Isso deve acontecer porque, como o novo partido não existia na última
eleição, não recebeu votos. Logo, só terá direito à parcela dos recursos
divididos entre todas as legendas existentes.
Com quatro
deputados em sua bancada, o PSOL contará com R$ 15 milhões. Já PT e PMDB
terão direito a R$ 108 milhões e R$ 89 milhões, respectivamente.
“Faremos a diferença com a nossa atuação. A Rede surgirá como a primeira
organização não governamental do planeta que se transformará em
partido. Por mim, acabariam o Fundo Partidário e o tempo de TV. O
dinheiro estragou os partidos”, minimiza o deputado Miro Teixeira
(PROS-RJ). Decano da Câmara, ele será o principal nome da Rede na
Câmara.
Na TV. Nas campanhas municipais de 2016, o partido de
Marina contará com um tempo exíguo, já que 89% do espaço será dividido
conforme o tamanho das bancadas eleitas em 2014. O restante será
dividido entre todos os partidos.
“Não teremos uma grande
bancada”, reconhece Pedro Ivo, membro da direção executiva da legenda em
gestação. O número de militantes da Rede também é ínfimo em relação aos
partidos que já estão na praça. São 5.754 “marineiros” registrados,
segundo informou a assessoria de imprensa da legenda. É bem menos que o
pequeno PSOL, que conta com 104.845 membros de carteirinha. O PT, por
sua vez, tem cerca de 1,7 milhão de cadastrados.
Raiz
O
grupo político de Marina rachou depois do 1.º turno da eleição
presidencial. Derrotada na chapa do PSB, a ex-ministra decidiu apoiar o
senador mineiro Aécio Neves (PSDB) no 2.º turno. Os “marineiros” da ala
mais à esquerda, no entanto, decidiram fundar um outro partido, o Raiz
Movimento Cidadanista. Embora a assessoria da Rede afirme que o grupo
está organizado “politicamente” em todos os Estados, a informação sobre o
número de diretórios da sigla é vaga.
“A Rede está se enraizando
em um processo de formação de Elos Estaduais – um conceito que se
sobrepõe à definição de diretórios adotados por outros partidos”, diz
seu texto.
Se passar a atuar organicamente na Câmara, o partido
de Marina deve atuar afinado com o bloco de oposição ao governo, mas não
de forma sistemática. “Eu não vejo possibilidade de pensar em
impeachment.

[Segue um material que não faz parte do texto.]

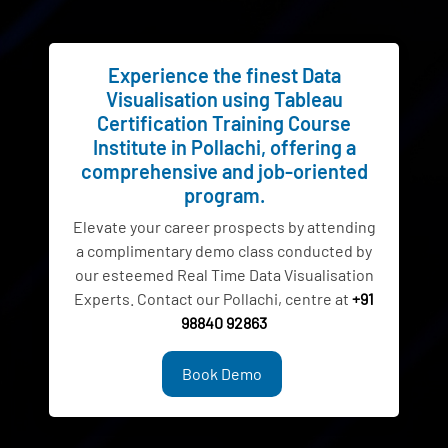
Experience the finest Data
Visualisation using Tableau
Certification Training Course
Institute in Pollachi, offering a
comprehensive and job-oriented
program.
Elevate your career prospects by attending
a complimentary demo class conducted by
our esteemed Real Time Data Visualisation
Experts. Contact our Pollachi, centre at
+91
98840 92863
Book Demo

Não há fato concreto”, diz Teixeira.
Deve, porém,
combater o pacote de ajuste fiscal. Seus dirigentes afirmam que não
cogitam lançar Marina para disputar alguma prefeitura. A ideia é
prepará-la para a grande disputa presidencial de 2018.
No ano que
vem, ideia é lançar candidatos próprios onde for possível. Onde não, os
marineiros subirão em palanques de aliados como o PPS e PSB.